Overview
- System: Maryland Transit Administration
- Garage: Eastern (until Feb. 2015) Bush
- Status: active
- Began service: 1948

Route
- Locale: Baltimore City Baltimore County
- Communities served: Westview Park Edmondson Village
- Landmarks served: Westview Mall Grace Medical Center
- Other routes: 1, 3, 5, 6, 7, 8, 10, 11, 13, 15, 16, 19, 21, 22, 23, 26, 27, 31, 35, 36, qb40, 44, qb46, qb48, 51, 57, 61, 64, 77, 91, 99 (on Security Blvd.), 120, 150, 160

Service
- Level: Daily
- Frequency: Every 15-20 minutes (Weekdays and Saturdays) Every 30 minutes(Sundays)

= LocalLink 78 (BaltimoreLink) =

Bus route in Baltimore, Maryland and its suburbs

LocalLink 78, formerly Route 20 is a bus route operated by the Maryland Transit Administration in Baltimore and its suburbs. The line currently runs from Security Square Mall east through downtown Baltimore to Baltimore City Hall. The main roads on which the line operates are Old Frederick Road, Baltimore Street, Fayette Street, and Boston Street. The line serves the communities of Westview, Edmondson Village.

The bus route is the successor to the 15 West Baltimore Street, 20 Point Breeze, and Fairmount Avenue streetcar lines; the West Baltimore Street Line was the third streetcar line in Baltimore.

== History ==
In 1899, the No. 15 streetcar started operating along the western portion of this route as far west as Franklintown Road. Parts of the eastern portion were served by the nos. 23 and 26 streetcars during the streetcar era. Several Baltimore streetcars held the no. 20 designation. These included one that operated along Orleans Street from 1894 to 1929 before being absorbed into the No. 6 Streetcar (where service is currently provided by bus route 35), the West Arlington Jerkwater which operated briefly in 1930 (where service is currently provided by bus route 44), the Dundalk Short Line, which operated from 1930 to 1936, and the Point Breeze streetcar/bus, which operated from 1940 to 1948, which was reduced to a shuttle in 1948 before being absorbed by other services.

The current Route 20 on Baltimore Street started operating in 1948. In that year, the line absorbed Bus Route N, which had operated since 1932 when no. 15 streetcar service on West Baltimore Street was discontinued.

The line saw later expansions on the west side while communities developed in Edmondson Village, Westview, and Woodlawn, and was eventually extended to Rolling Road and Security Boulevard. The layover point was then moved across the street to Security Square Mall. On the east side, the line was extended to Dundalk Community College (now the Community College of Baltimore County Dundalk campus) and Dundalk Marine Terminal.
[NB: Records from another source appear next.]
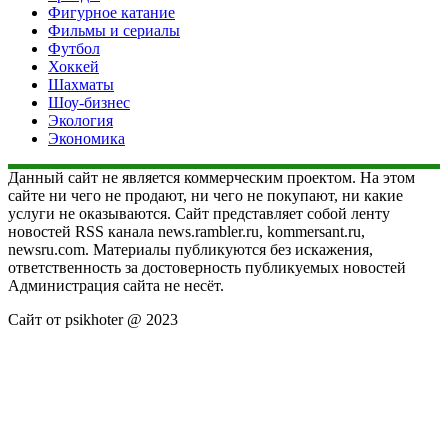
Фигурное катание
Фильмы и сериалы
Футбол
Хоккей
Шахматы
Шоу-бизнес
Экология
Экономика
Данный сайт не является коммерческим проектом. На этом
сайте ни чего не продают, ни чего не покупают, ни какие
услуги не оказываются. Сайт представляет собой ленту
новостей RSS канала news.rambler.ru, kommersant.ru,
newsru.com. Материалы публикуются без искажения,
ответственность за достоверность публикуемых новостей
Администрация сайта не несёт.
Сайт от psikhoter @ 2023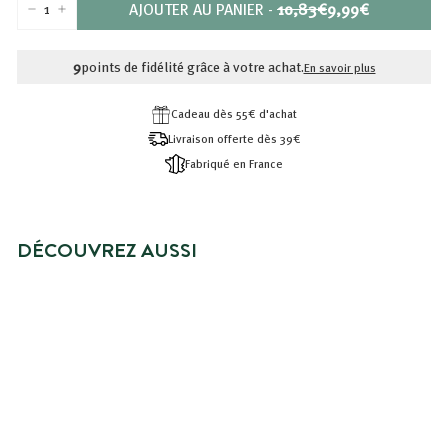
PRIX
PRIX
AJOUTER AU PANIER
-
10,83€
9,99€
−
+
RÉDUIT
10,83€
9,99€
9
points de fidélité grâce à votre achat.
En savoir plus
Cadeau dès 55€ d'achat
Livraison offerte dès 39€
Fabriqué en France
DÉCOUVREZ AUSSI
PRIX SPÉCIAL
RITUEL SOIN CORPS
NOURRISSANT PEAUX SÈCHES
Prix
9,99€
Prix
9,99€
10,83€
10,83€
réduit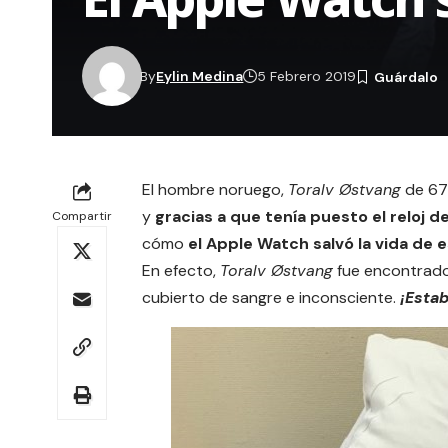
By
Eylin Medina
5 Febrero 2019
El hombre noruego,
Toralv Østvang
de 67 
y
gracias a que tenía puesto el reloj d
Compartir
cómo
el Apple Watch salvó la vida de
En efecto,
Toralv Østvang
fue encontrado 
cubierto de sangre e inconsciente.
¡Estab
In October 2005, as part of the Greater Baltimore Bus Initiative, a comprehensive overhaul plan, Route 20 underwent the following changes:
- All trips on the west side, including all short turns at Hilton Street and Franklin Street, were extended to Security Square Mall. The Social Security branch was discontinued.
- All trips on the east side were extended to CCBC Dundalk, with the exception of selected weekday trips to Dundalk Marine Terminal. All other branches and short turns were eliminated, but in February of the following year, the short turns at Dundalk and Center Place were reintroduced on weekdays in order to improve schedule adherence.
- Routing in East Baltimore shifted two blocks north from Baltimore Street to Fayette Street. As this new route overlapped with the new Route 40 and existing Route 23 that had long operated on the same street, it allowed the schedules of the lines to be coordinated and evenly spaced on one of the peak portions of the route where ridership demand is high while keeping operating costs down.
- A plan to shift routing in West Baltimore from Old Frederick Road to Edmondson Avenue was abandoned as riders in this area did not feel safe walking a few extra blocks.
On 22 February 2015, service was cut to run between Security Square Mall and City Hall, with short turns at Edmonsdon Village as part of the first phase implementation of the Bus Network Improvement Project. Service on the eastern portion of the route was picked up by the new Route 31 for trips to Dundalk and by new Route 26 with expanded service to Dundalk Marine Terminal and the Amazon Warehouse.

In 2017, as a part of the BaltimoreLink system redesign, Route 20 became LocalLink 78.

== In popular culture ==
In Every Secret Thing By Laura Lippman, the narrator describes her plans to take the bus to St. Agnes Lane near U.S. 40, where Route 20 operates.